A capital gain or loss arises when you sell an asset—like a house, shares, or digital currency—for more or less than you paid for it. In Australia, the key distinction is whether you held the asset for at least 12 months (making it a ‘long-term’ gain or loss). If so, you could be eligible for significant tax discounts, or you might be able to use losses to offset future gains.
- Long-term capital gain: Profit from selling an asset held for more than 12 months.
- Long-term capital loss: Loss from selling an asset held for more than 12 months.
Short-term gains (from assets held less than a year) are taxed at your full marginal rate, while long-term gains can be discounted—making the timing of your sale a key part of tax strategy.
2025 Policy Updates: What’s Changed for Australians?
Recent years have brought important changes to capital gains tax (CGT) in Australia, and 2025 is no exception.

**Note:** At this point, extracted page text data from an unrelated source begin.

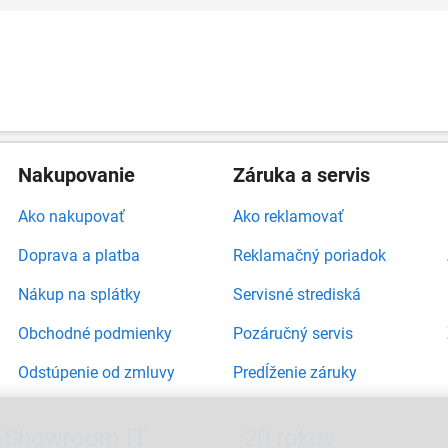
Nakupovanie
Záruka a servis
Ako nakupovať
Ako reklamovať
Doprava a platba
Reklamačný poriadok
Nákup na splátky
Servisné strediská
Obchodné podmienky
Pozáručný servis
Odstúpenie od zmluvy
Predĺženie záruky
Showroom IT
20 rokov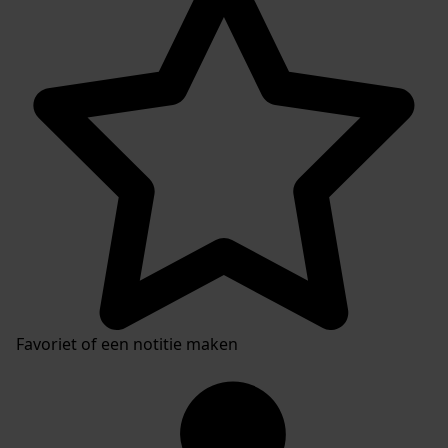
Favoriet of een notitie maken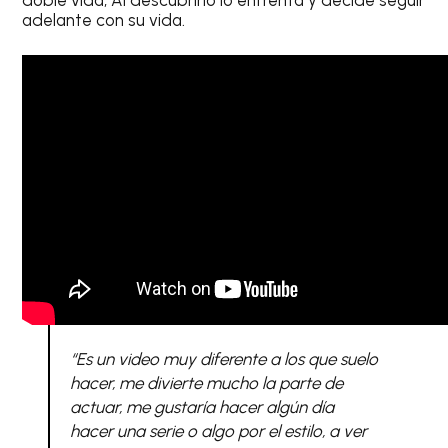
adelante con su vida.
“Es un video muy diferente a los que suelo
hacer, me divierte mucho la parte de
actuar, me gustaría hacer algún día
hacer una serie o algo por el estilo, a ver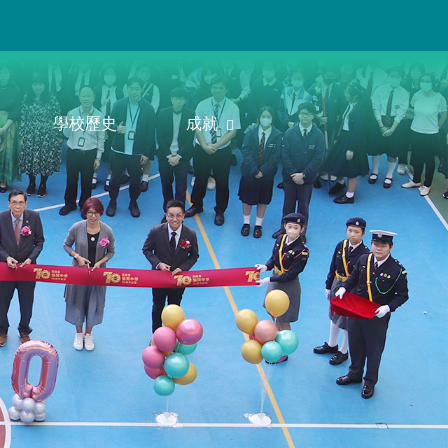
學校歷史
成就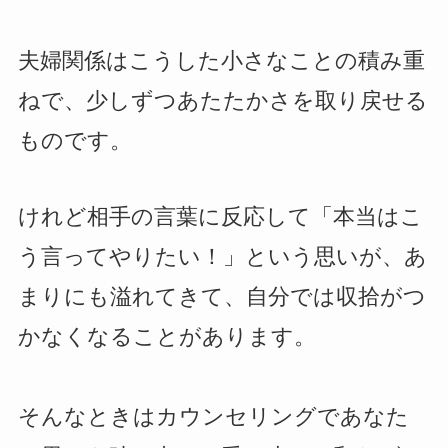
夫婦関係はこうした小さなことの積み重
ねで、少しずつあたたかさを取り戻せる
ものです。
けれど相手の言葉に反応して「本当はこ
う言ってやりたい！」という思いが、あ
まりにも溢れてきて、自分では収拾がつ
かなくなることがあります。
そんなときはカウンセリングであなた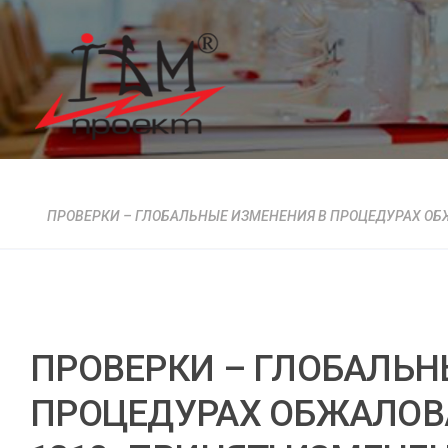
ПРОВЕРКИ – ГЛОБАЛЬНЫЕ ИЗМЕНЕНИЯ В ПРОЦЕДУРАХ ОБЖА
ПРОВЕРКИ – ГЛОБАЛЬН
ПРОЦЕДУРАХ ОБЖАЛОВ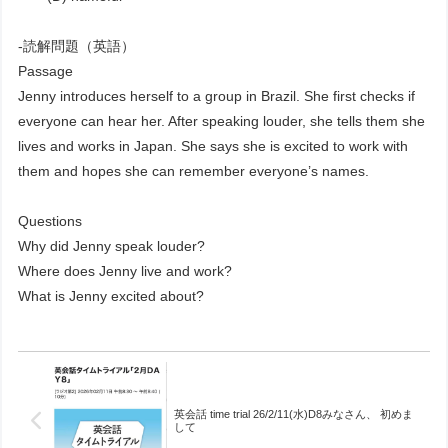
-読解問題（英語）
Passage
Jenny introduces herself to a group in Brazil. She first checks if
everyone can hear her. After speaking louder, she tells them she
lives and works in Japan. She says she is excited to work with
them and hopes she can remember everyone’s names.
Questions
Why did Jenny speak louder?
Where does Jenny live and work?
What is Jenny excited about?
英会話 time trial 26/2/11(水)D8みなさん、 初めま
して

Here’s what’s new and what it means for investors:
- CGT discount unchanged for individuals: The 50% discount for assets held longer than 12 months remains in place, but the ATO has increased audit focus on accurate reporting—especially for crypto and property.
- Crypto assets under the microscope: From July 2024, digital currency exchanges must report transaction data directly to the ATO, making it harder to under-report capital gains or losses on crypto.

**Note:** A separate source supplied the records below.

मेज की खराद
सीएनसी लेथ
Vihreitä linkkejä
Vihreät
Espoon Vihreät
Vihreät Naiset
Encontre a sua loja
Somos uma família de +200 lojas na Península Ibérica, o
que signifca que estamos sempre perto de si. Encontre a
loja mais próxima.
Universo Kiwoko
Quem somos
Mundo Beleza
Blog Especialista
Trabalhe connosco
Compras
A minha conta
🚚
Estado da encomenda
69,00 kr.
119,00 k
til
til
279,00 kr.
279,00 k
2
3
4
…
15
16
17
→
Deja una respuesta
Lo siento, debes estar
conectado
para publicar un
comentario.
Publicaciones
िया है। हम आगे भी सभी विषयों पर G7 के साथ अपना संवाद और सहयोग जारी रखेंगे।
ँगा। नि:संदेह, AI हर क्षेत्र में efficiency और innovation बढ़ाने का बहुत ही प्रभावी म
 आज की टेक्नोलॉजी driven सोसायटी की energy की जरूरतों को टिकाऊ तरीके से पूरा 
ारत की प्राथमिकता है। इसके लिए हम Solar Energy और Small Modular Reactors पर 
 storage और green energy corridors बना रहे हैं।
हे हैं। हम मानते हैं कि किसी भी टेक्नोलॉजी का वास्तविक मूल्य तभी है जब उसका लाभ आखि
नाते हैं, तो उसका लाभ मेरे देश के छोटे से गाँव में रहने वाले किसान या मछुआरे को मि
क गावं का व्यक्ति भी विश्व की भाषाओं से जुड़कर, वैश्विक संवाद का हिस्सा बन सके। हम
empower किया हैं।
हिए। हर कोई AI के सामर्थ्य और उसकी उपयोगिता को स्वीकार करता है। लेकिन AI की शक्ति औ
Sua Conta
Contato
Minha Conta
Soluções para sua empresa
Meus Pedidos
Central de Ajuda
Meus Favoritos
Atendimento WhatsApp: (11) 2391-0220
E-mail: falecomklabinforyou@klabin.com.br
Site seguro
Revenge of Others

- Property investors face tighter rules: The government has clarified rules around main residence exemptions and ‘flipping’ properties, limiting some strategies that previously minimised CGT.

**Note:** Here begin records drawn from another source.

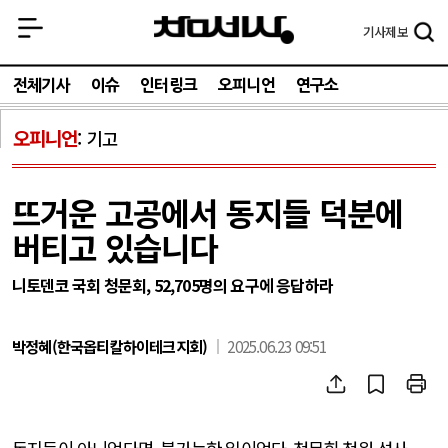
기사
제보
전체기사
이슈
인터링크
오피니언
연구소
오피니언
기고
뜨거운 고공에서 동지들 덕분에
버티고 있습니다
니토덴코 국회 청문회, 52,705명의 요구에 응답하라
박정혜(한국옵티칼하이테크지회)
2025.06.23 09:51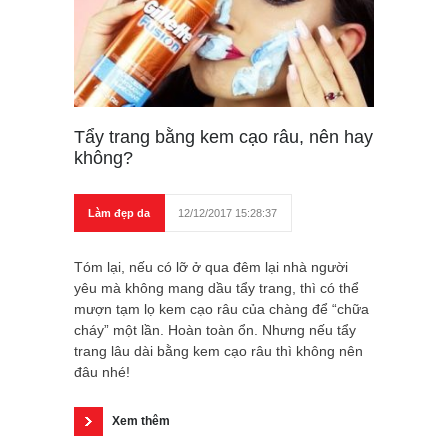
Tẩy trang bằng kem cạo râu, nên hay
không?
Làm đẹp da
12/12/2017 15:28:37
Tóm lại, nếu có lỡ ở qua đêm lại nhà người
yêu mà không mang dầu tẩy trang, thì có thể
mượn tạm lọ kem cạo râu của chàng để “chữa
cháy” một lần. Hoàn toàn ổn. Nhưng nếu tẩy
trang lâu dài bằng kem cạo râu thì không nên
đâu nhé!
Xem thêm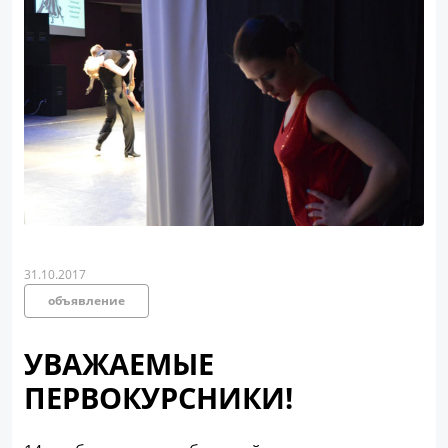
31.10.2017
объявление
УВАЖАЕМЫЕ
ПЕРВОКУРСНИКИ!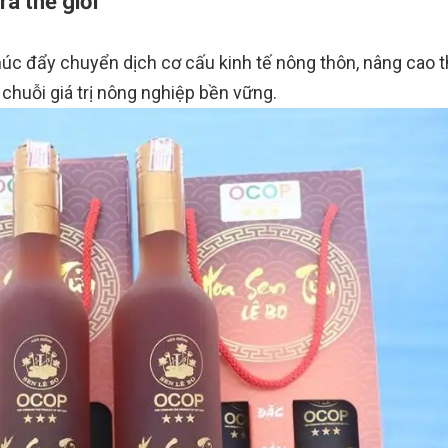
a thế giới
úc đẩy chuyển dịch cơ cấu kinh tế nông thôn, nâng cao 
chuỗi giá trị nông nghiệp bền vững.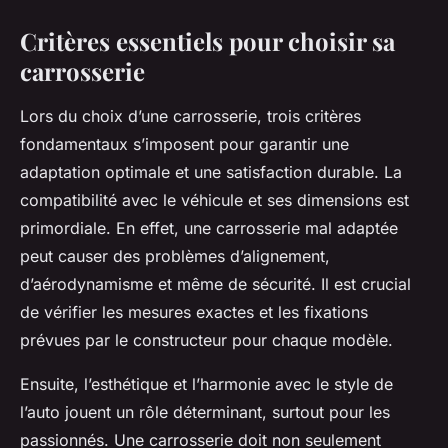
Critères essentiels pour choisir sa
carrosserie
Lors du choix d’une carrosserie, trois critères
fondamentaux s’imposent pour garantir une
adaptation optimale et une satisfaction durable. La
compatibilité avec le véhicule et ses dimensions est
primordiale. En effet, une carrosserie mal adaptée
peut causer des problèmes d’alignement,
d’aérodynamisme et même de sécurité. Il est crucial
de vérifier les mesures exactes et les fixations
prévues par le constructeur pour chaque modèle.
Ensuite, l’esthétique et l’harmonie avec le style de
l’auto jouent un rôle déterminant, surtout pour les
passionnés. Une carrosserie doit non seulement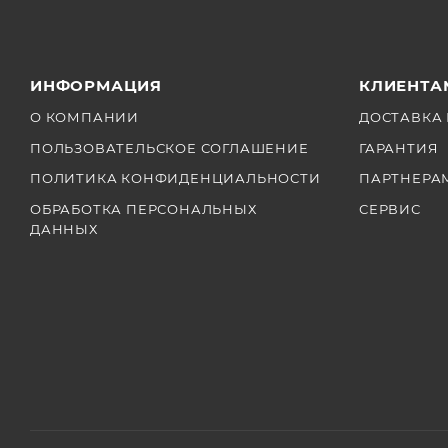
ИНФОРМАЦИЯ
КЛИЕНТА
О КОМПАНИИ
ДОСТАВКА 
ПОЛЬЗОВАТЕЛЬСКОЕ СОГЛАШЕНИЕ
ГАРАНТИЯ
ПОЛИТИКА КОНФИДЕНЦИАЛЬНОСТИ
ПАРТНЕРА
ОБРАБОТКА ПЕРСОНАЛЬНЫХ
СЕРВИС
ДАННЫХ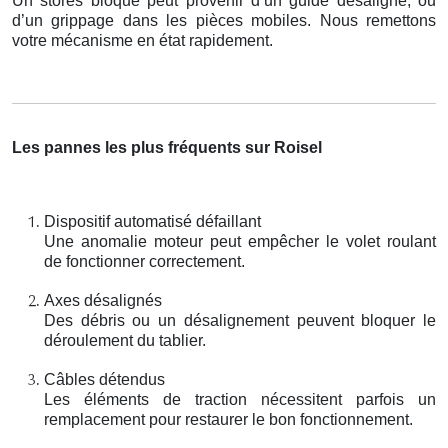
Un stores bloqué peut provenir d’un guide désaligné, ou
d’un grippage dans les pièces mobiles. Nous remettons
votre mécanisme en état rapidement.
Les pannes les plus fréquents sur Roisel
Dispositif automatisé défaillant
Une anomalie moteur peut empêcher le volet roulant
de fonctionner correctement.
Axes désalignés
Des débris ou un désalignement peuvent bloquer le
déroulement du tablier.
Câbles détendus
Les éléments de traction nécessitent parfois un
remplacement pour restaurer le bon fonctionnement.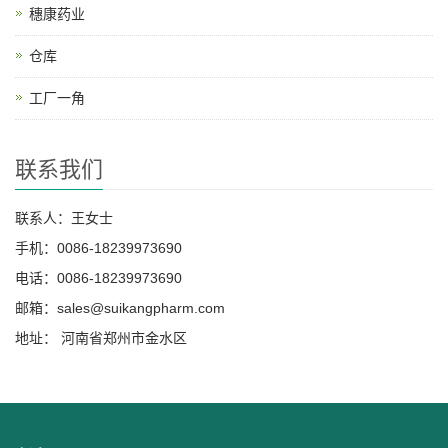
穗康药业
仓库
工厂一角
联系我们
联系人：王女士
手机：0086-18239973690
电话：0086-18239973690
邮箱：
sales@suikangpharm.com
地址： 河南省郑州市金水区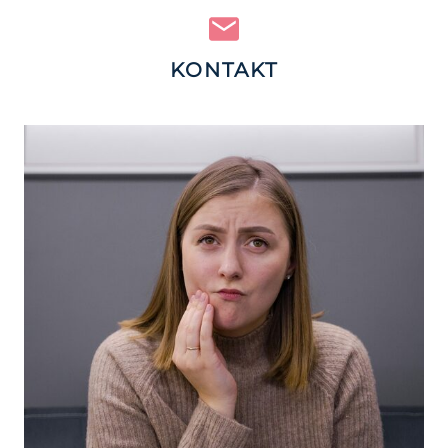
KONTAKT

- Superannuation and small business relief unchanged: There’s no change to the small business CGT concessions or the ability to contribute some capital gains to superannuation tax-free—still key strategies for retirees and business owners.
For most Australians, these changes mean sharper scrutiny from the ATO, but also ongoing opportunities to reduce tax by timing asset sales and using losses wisely.
Real-World Examples: How Long-Term Gains and Losses Work
Let’s look at how these rules play out in everyday scenarios in 2025:
- Shares: Sarah bought $20,000 of CSL shares in June 2023 and sold them for $32,000 in July 2025. That’s a $12,000 capital gain. Because she held the shares for more than 12 months, she’s eligible for the 50% discount—so only $6,000 is added to her taxable income.
- Investment property: Tom sold his investment apartment in Brisbane after 18 months, making a $60,000 gain. After the discount, only $30,000 is taxed, potentially saving him thousands compared to a short-term sale.
- Cryptocurrency: Priya traded Bitcoin throughout 2023 and 2024. She sold a parcel in August 2025 for a $5,000 profit, but also realised a $2,000 long-term loss on another coin. She can offset the $2,000 loss against her $5,000 gain, and then apply the 50% discount to the remaining $3,000.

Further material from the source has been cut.